Meu pai, que era Touro (de Abril), casou com uma Capricórnio. Bem lindinha, por sinal. Ruivinha, de olho verde esmeralda e cara pintalgada de sardas.
Da feliz união nasceram cinco Carneiros (todos de Abril), um Touro (também de Abril) e um Capricórnio. Deve ter sido exigência da mãe, que já devia sentir que meu pai queria açambarcar os aniversários todos para o mês dele!...
Para complicar a situação de Abril, dois dos meus tios maternos também são Carneiros desse mês, o meu primeiro marido faz anos no dia do meu irmão mais novo e o filho do Paulo juntou-se a eles dois. Três aniversários no mesmo dia!
A coisa complica-se ainda mais com o aniversário de um dos meus cunhados, que faz anos no mesmo dia que eu.
Mas os Carneiros não se ficam por aqui. Embora sendo de Março, o meu terceiro marido faz também parte deste signo, uma das minhas cunhadas faz anos na véspera do meu aniversário e a ela juntou-se um dos meus colegas. Que fique claro: só na questão de aniversário!
Moral da história: em Abril é um ver se te avias com mensagens e telefonemas de cá para lá; umas dores de cabeça para não esquecer o dia de ninguém e uma complicação maior para ver qual deles é que faz anos naquele dia.

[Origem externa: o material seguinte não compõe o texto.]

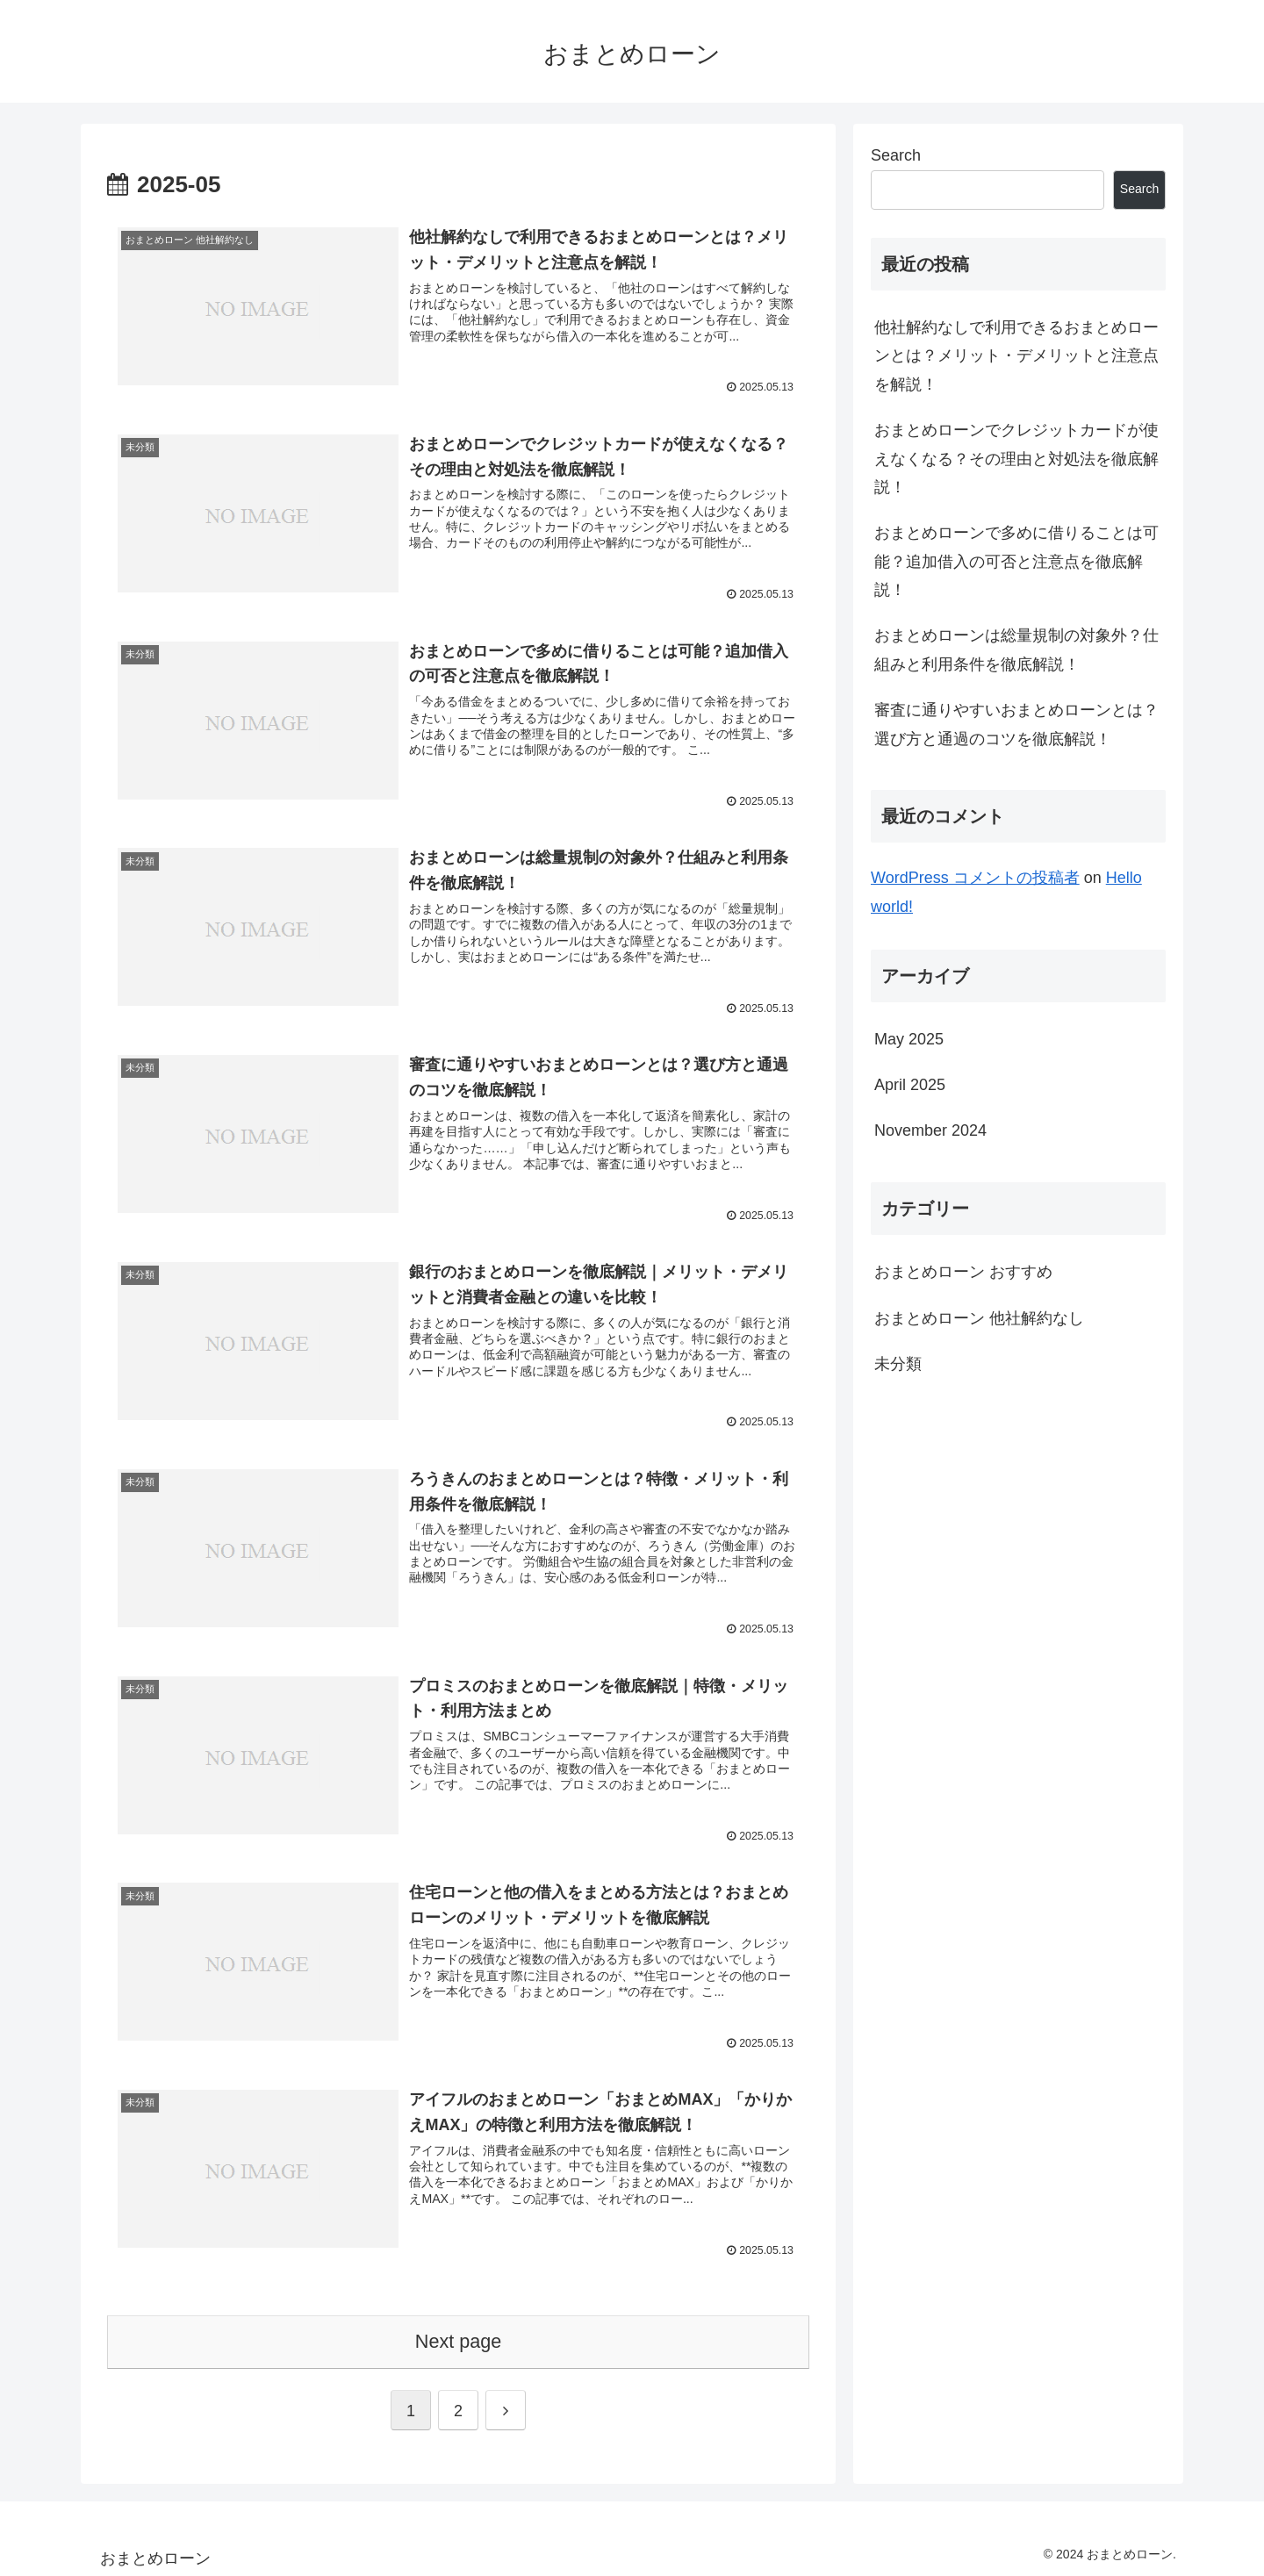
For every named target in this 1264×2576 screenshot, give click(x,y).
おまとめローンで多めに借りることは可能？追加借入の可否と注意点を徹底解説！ (1016, 561)
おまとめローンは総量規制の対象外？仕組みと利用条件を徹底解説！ (1016, 649)
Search (896, 155)
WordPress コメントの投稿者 (975, 877)
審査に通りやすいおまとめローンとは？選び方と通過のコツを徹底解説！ (1016, 724)
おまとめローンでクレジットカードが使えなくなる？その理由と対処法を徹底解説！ (1016, 458)
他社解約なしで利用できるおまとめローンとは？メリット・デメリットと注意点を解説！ (1016, 356)
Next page (458, 2338)
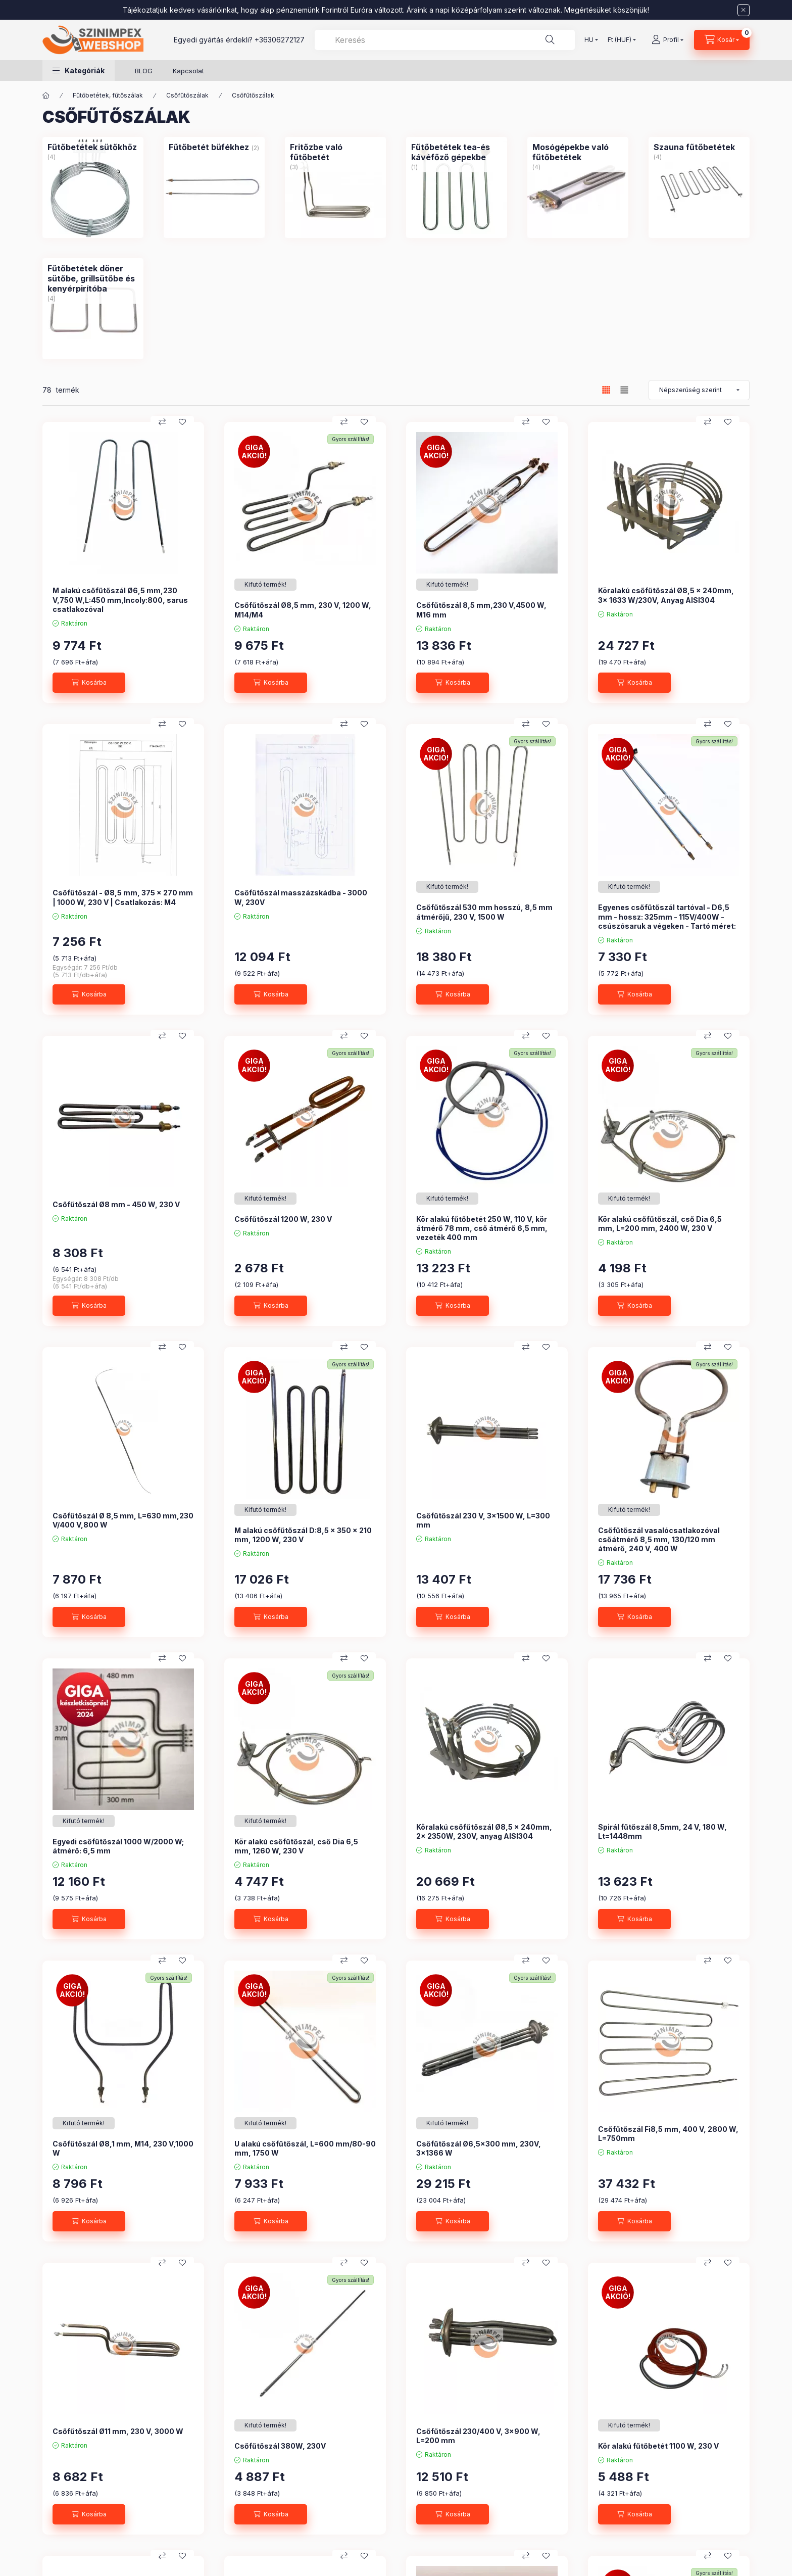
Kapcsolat (188, 71)
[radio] (624, 390)
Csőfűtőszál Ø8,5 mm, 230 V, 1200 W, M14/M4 (302, 609)
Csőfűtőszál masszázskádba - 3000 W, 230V (300, 897)
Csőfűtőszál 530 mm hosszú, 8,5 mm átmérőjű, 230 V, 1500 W (484, 912)
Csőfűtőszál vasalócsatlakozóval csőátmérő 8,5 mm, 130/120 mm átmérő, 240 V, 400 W (659, 1539)
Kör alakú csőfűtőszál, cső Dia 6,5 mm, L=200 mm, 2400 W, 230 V (660, 1223)
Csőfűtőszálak (187, 95)
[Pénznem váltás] (619, 40)
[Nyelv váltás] (589, 40)
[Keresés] (550, 40)
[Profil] (667, 40)
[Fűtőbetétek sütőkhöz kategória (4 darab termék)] (92, 147)
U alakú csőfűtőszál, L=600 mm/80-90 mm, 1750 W (305, 2148)
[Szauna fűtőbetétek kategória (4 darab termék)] (694, 147)
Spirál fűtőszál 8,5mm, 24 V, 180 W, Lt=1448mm (662, 1831)
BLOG (144, 71)
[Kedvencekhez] (182, 422)
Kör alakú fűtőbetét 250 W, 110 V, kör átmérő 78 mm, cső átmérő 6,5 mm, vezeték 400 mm (482, 1228)
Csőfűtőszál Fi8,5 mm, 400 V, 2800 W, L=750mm (668, 2133)
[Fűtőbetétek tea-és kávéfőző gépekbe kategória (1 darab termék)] (456, 152)
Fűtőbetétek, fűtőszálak (108, 95)
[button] (78, 70)
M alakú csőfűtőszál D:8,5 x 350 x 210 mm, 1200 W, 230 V (303, 1535)
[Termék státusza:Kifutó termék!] (265, 584)
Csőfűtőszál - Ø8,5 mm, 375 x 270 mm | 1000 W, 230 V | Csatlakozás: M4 (123, 897)
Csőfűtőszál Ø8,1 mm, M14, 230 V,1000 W (123, 2148)
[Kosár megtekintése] (722, 40)
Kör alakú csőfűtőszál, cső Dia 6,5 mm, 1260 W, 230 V (296, 1846)
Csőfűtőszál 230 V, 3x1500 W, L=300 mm (483, 1520)
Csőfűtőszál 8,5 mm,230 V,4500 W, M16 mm (481, 609)
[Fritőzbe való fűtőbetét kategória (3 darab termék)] (335, 152)
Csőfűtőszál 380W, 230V (280, 2446)
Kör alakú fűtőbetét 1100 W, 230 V (658, 2446)
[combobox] (445, 40)
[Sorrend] (699, 390)
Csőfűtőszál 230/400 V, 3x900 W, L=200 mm (478, 2436)
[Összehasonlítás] (162, 422)
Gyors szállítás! (350, 439)
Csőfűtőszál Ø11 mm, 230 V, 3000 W (118, 2431)
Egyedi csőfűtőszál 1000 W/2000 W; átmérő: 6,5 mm (118, 1846)
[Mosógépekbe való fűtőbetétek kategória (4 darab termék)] (577, 152)
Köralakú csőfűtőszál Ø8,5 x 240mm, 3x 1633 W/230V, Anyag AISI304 (666, 595)
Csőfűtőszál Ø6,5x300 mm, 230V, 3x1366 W (478, 2148)
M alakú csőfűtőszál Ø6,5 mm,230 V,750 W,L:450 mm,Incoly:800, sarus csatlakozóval (120, 599)
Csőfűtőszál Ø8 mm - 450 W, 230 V (116, 1204)
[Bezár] (743, 10)
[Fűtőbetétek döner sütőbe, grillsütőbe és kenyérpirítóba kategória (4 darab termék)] (92, 278)
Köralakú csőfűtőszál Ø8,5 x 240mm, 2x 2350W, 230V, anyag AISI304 (484, 1831)
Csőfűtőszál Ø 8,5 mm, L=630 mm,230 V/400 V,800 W (123, 1520)
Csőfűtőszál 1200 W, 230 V (283, 1219)
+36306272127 (280, 39)
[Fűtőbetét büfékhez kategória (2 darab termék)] (209, 147)
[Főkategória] (45, 95)
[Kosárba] (89, 683)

A coisa, já em pequena, me fazia muita confusão e nem era tão complicada como agora. No dia de cada um, meu pai organizava "as tropas" e achava um piadão em acordar o desgraçado que fazia anos ao som de um côro ensonado do "Parabéns a você", rematado por uma salva de palmas.
No dia em que fiz 7 anos decidi que aquela história tinha de acabar. Sentia-me idiota, com o pessoal todo à minha volta, a me cantar os parabéns quase à força. Acordei bem cedinho e escondi-me. Quando meu pai chegou à minha cama... nem pó!
Bem! Não demorou muito a encontrar-me e só não me bateu porque aquele era um dia especial. Aliás, o único momento especial do dia, que nem prendas havia para ninguém. Safei-me de boa, mas ainda levei um raspanete. Nem tive coragem de lhe explicar a profundíssima e pertinente razão da minha escapadela, aquela quase angústia por me ver centro de atenções quando, no resto do ano, conseguia passar despercebida entre a numerosa prole.
Ora bem! Enquanto vivi lá em casa lá tive de me submeter à fatídica praxe do mês de Abril.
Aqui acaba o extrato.